If you made it this far you must be truly interested in Java Concurrency. Lets have a look at one more case which is even more weird than the visibility issue above. The JVM and modern CPUs are allowed to execute code out of order if that helps with speeding up the code or improve memory access pattern.

Lets have a look at another piece of code:

public class BrokenOrder {
    int a = 0;
    int b = 0;
 
    public void assignment() {
        a = 1;
        b = 2;
    }
 
    public int getSum() {
        return a+b;
    } 
}
It is actually surprisingly difficult to reason about this very simple program. What would be the result of getSum if called in a multithreaded environment?
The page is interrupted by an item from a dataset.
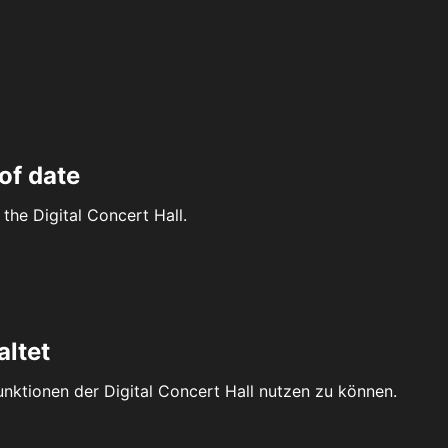
of date
the Digital Concert Hall.
altet
Funktionen der Digital Concert Hall nutzen zu können.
  • Returns 0 if getSum runs before assignment
  • Returns 3 if getSum runs after assignment
  • Returns 1 if getSum runs after a=2 assignment but before b=3 assignment
  • Returns 2 if getSum runs after b=2 assignment but before a=2 assignment

This last case can happen if the JVM / CPU decides to process the assignment method out of order. To prohibit this kind of non-deterministic behavior once again we need to use a memory barrier to prevent out-of-order processing. The easiest way to do this in Java is to use a synchronized block which renders the program single threaded in this section.

Conclusion


Shared mutable state and parallel processing doesn't go together at all. If you do not use proper synchronization you will create extremely difficult to find bugs and your programs are basically broken even if they appear to work just fine in most cases.